En niant le problème que pose l'islam à la France, Mélenchon devient un problème pour la France

Lors du face à face qui opposait, le 14 février 2011, Marine Le Pen à Jean-Luc Mélenchon, ce dernier a déclaré : «Dans ce pays, il n’y a pas de problème avec l’islam. Il y a un problème avec une poignée de fanatiques, que nous mettrons à merci comme nous l’avons fait exactement avec les catholiques intégristes, les juifs fanatiques, les bouddhistes exaltés, les évangélistes énervés. C’est-à-dire que d’une manière générale, les Français pensent comme moi, qu’ils en ont par-dessus la tête d’être obsédés par ces histoires de religion».

Stupéfiant, n’est-ce pas ? C’est stupéfiant parce qu’à une exception près, c’est le contraire qui est vrai : «Dans ce pays, il y a un problème avec l’islam. Il y a un problème avec les fanatiques de l’islam, que nous mettrons à merci comme nous l’avons fait exactement avec les catholiques intégristes, les juifs fanatiques, les bouddhistes exaltés, les évangélistes énervés. C’est-à-dire que d’une manière générale, les Français pensent comme moi, qu’ils en ont par-dessus la tête de ces obsédés de religion qui nous cherchent des histoires» !

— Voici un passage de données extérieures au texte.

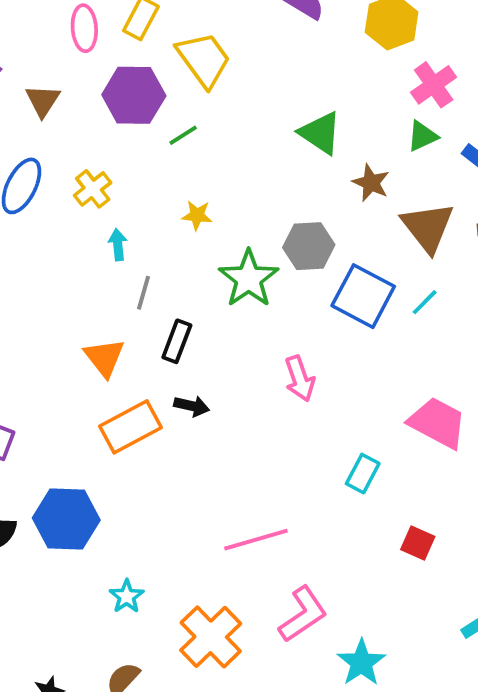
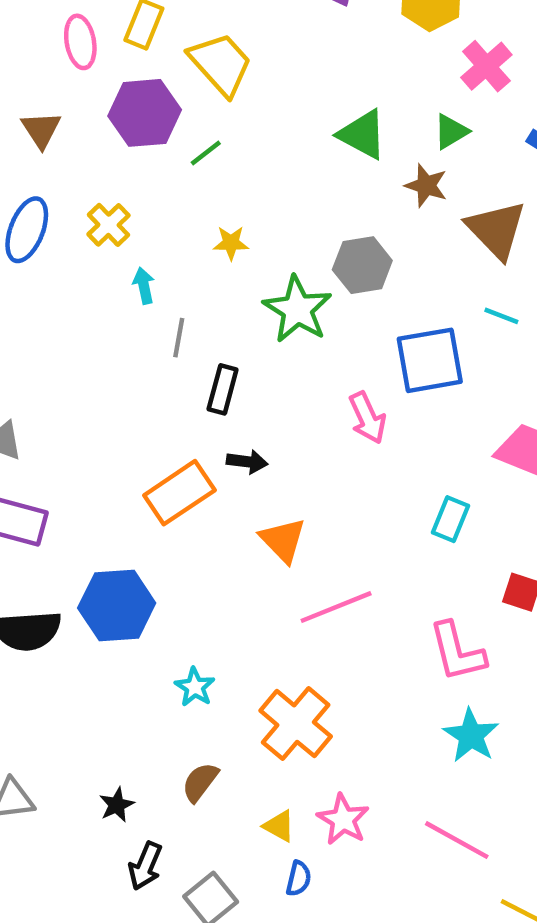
green triangle: (422, 136) -> (451, 132), moved
blue square: (363, 296) -> (430, 360), moved, turned -32
cyan line: (425, 302) -> (501, 316), turned 72
orange triangle: (104, 358) -> (283, 540), moved
pink L-shape: (303, 614) -> (457, 652), moved, turned 116

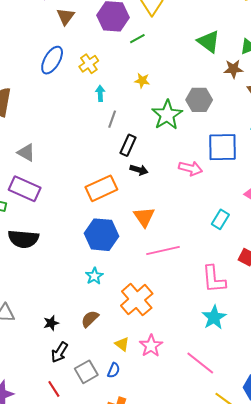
brown star: (426, 185) -> (233, 69), turned -30
pink arrow: (367, 418) -> (191, 168), turned -60
black arrow: (247, 462) -> (139, 170), moved
blue hexagon: (117, 605) -> (102, 235), moved
blue semicircle: (299, 879) -> (114, 370), moved

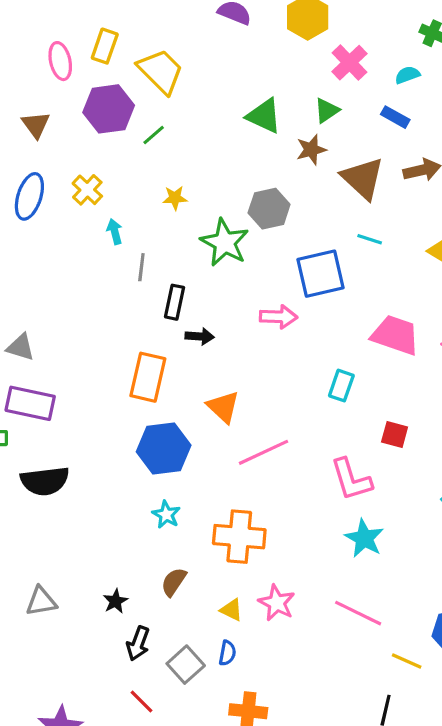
orange rectangle: (101, 188) -> (148, 377), turned -40
orange cross: (137, 300) -> (239, 537), turned -32

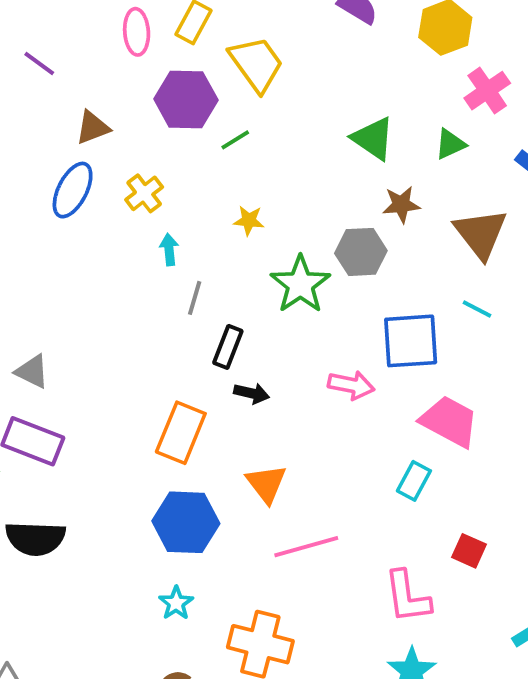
brown triangle: (36, 125) -> (93, 128), moved, turned 36
brown star: (311, 150) -> (401, 204), moved
pink trapezoid: (395, 335) -> (449, 421), moved

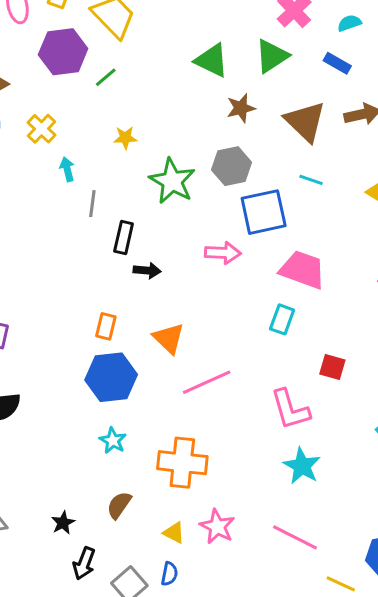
green triangle: (450, 144) -> (272, 56), size x1.4
gray hexagon: (361, 252) -> (232, 166), moved
orange rectangle: (181, 433) -> (106, 326), moved, size x0.6

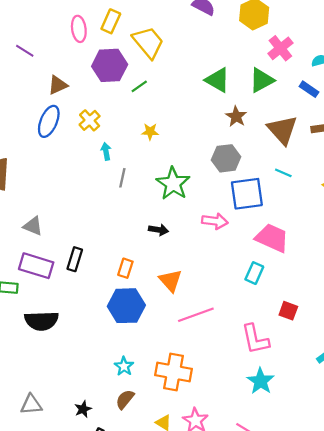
brown star: (241, 108) -> (236, 116), turned -30
green star: (172, 181) -> (173, 184), moved
black rectangle: (124, 237) -> (75, 259), moved
cyan star: (113, 441) -> (124, 366), moved

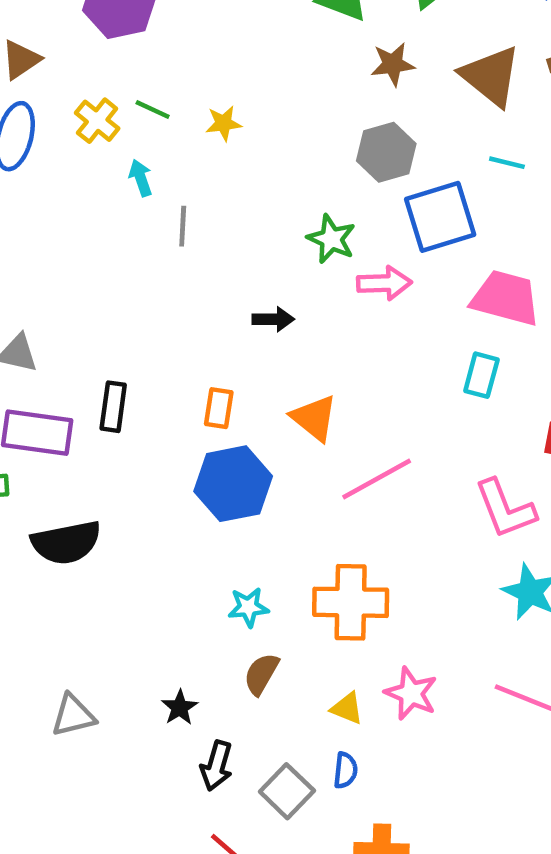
green line: (139, 86) -> (153, 110), moved, turned 70
brown star: (236, 116) -> (393, 64), turned -30
green star: (173, 184) -> (331, 239), moved, size x0.7
cyan star: (124, 366) -> (248, 607), turned -30

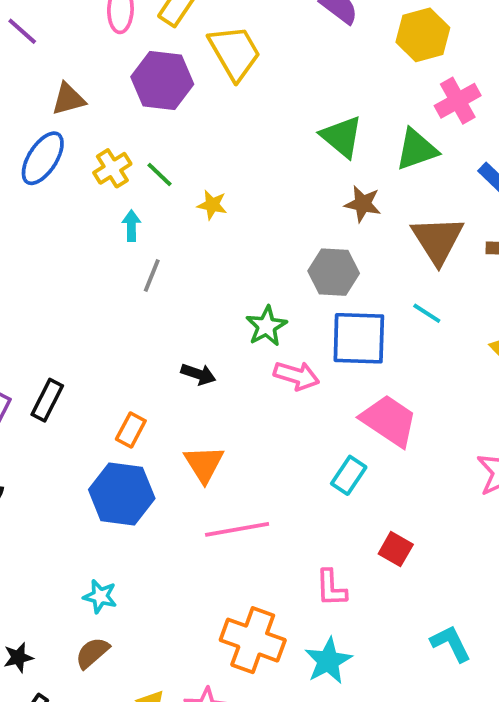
pink L-shape: (505, 509) -> (331, 588), size x0.7
orange cross: (351, 602) -> (253, 640), moved

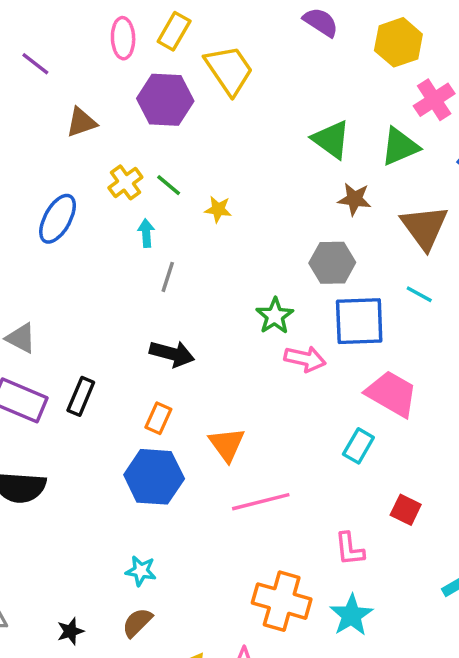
blue ellipse: (43, 158) -> (58, 219), moved
black arrow: (198, 374) -> (172, 354), moved, size x1.4

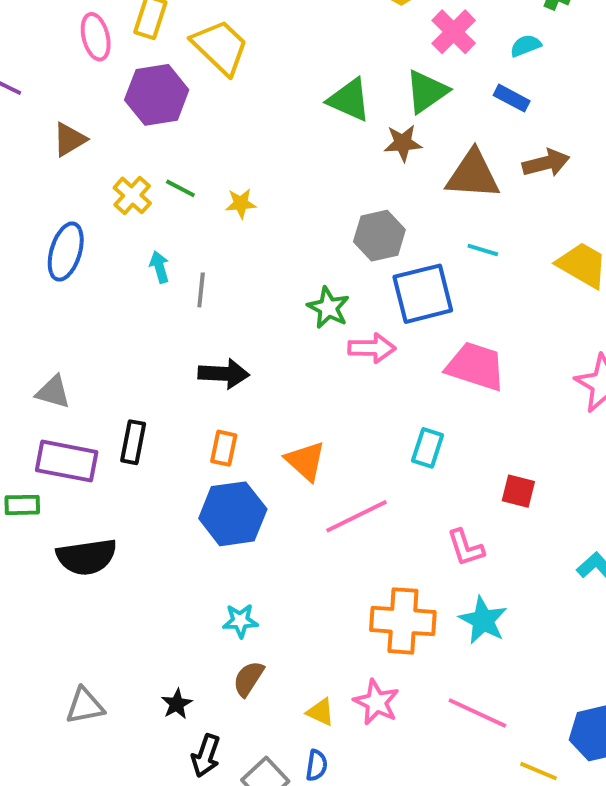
brown star: (354, 199) -> (403, 143), moved
brown triangle: (424, 227) -> (473, 175), turned -38
cyan arrow: (146, 233) -> (159, 267), moved
cyan rectangle: (358, 446) -> (428, 448), moved

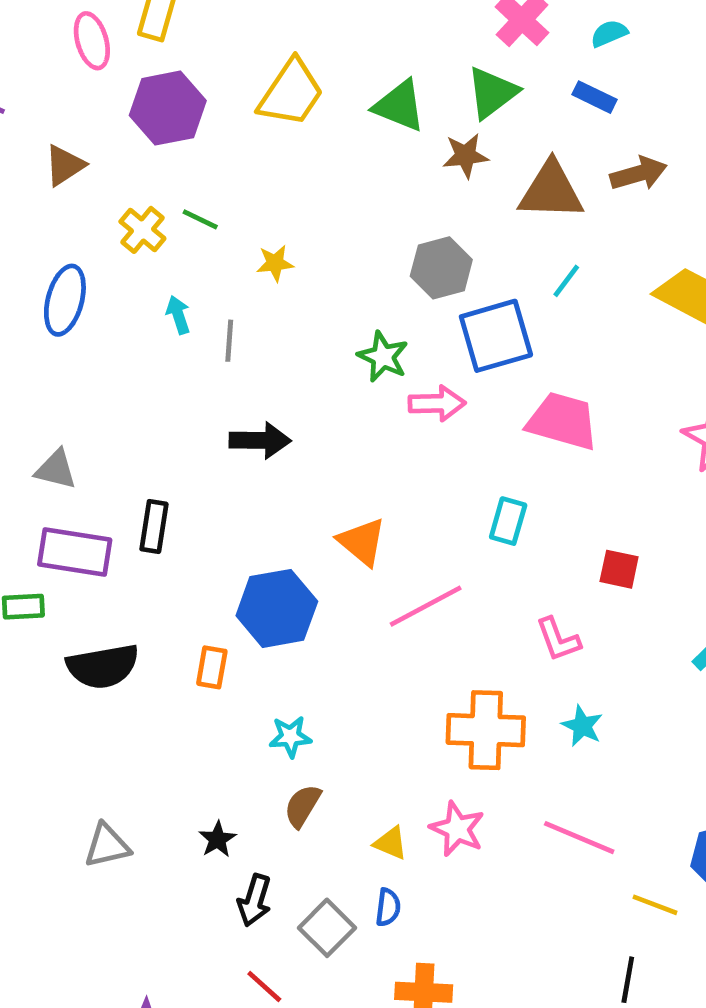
yellow trapezoid: (220, 47) -> (291, 93), moved, turned 82
yellow star: (241, 203) -> (275, 263), moved
cyan line: (483, 250) -> (566, 281), turned -68
orange rectangle: (224, 448) -> (212, 667), moved
cyan star: (483, 620) -> (582, 726), size x0.7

Et voilà Jean-Luc Mélenchon remis sur ses pieds ! Le pire, c’est que Jean-Luc Mélenchon sait qu’il marche sur la tête. Mais il sait aussi que cette marche à l’envers est jugée de bonne tenue dans une France où il est devenu confortable de dire le faux, surtout lorsqu’il réconcilie, et inconfortable de dire le vrai, surtout lorsqu’il fâche !

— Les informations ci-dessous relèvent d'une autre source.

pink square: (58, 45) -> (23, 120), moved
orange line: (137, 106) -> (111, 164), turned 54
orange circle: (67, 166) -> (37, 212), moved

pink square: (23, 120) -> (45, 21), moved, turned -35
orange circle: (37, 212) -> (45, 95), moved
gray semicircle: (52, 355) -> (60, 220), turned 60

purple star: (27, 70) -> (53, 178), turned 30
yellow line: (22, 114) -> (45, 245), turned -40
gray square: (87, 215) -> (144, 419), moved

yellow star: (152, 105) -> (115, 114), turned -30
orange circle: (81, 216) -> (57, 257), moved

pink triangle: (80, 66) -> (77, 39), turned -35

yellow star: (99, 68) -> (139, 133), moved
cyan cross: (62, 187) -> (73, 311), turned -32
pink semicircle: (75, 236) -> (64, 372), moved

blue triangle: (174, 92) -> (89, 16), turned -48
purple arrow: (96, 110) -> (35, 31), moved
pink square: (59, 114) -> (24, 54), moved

Quoi de plus confortable, en effet, que d’espérer l’adhésion des musulmans à la France laïque et républicaine ? Quoi de plus confortable que de pérorer au nom de la tolérance ? Quoi de plus confortable que de se draper dans le prêt-à-porter politique du moment ?

Par contre, quoi de plus inconfortable que de résister aux chants des sirènes ? Quoi de plus inconfortable que de dire ce que l’on pense ? Quoi de plus inconfortable que de rester debout ?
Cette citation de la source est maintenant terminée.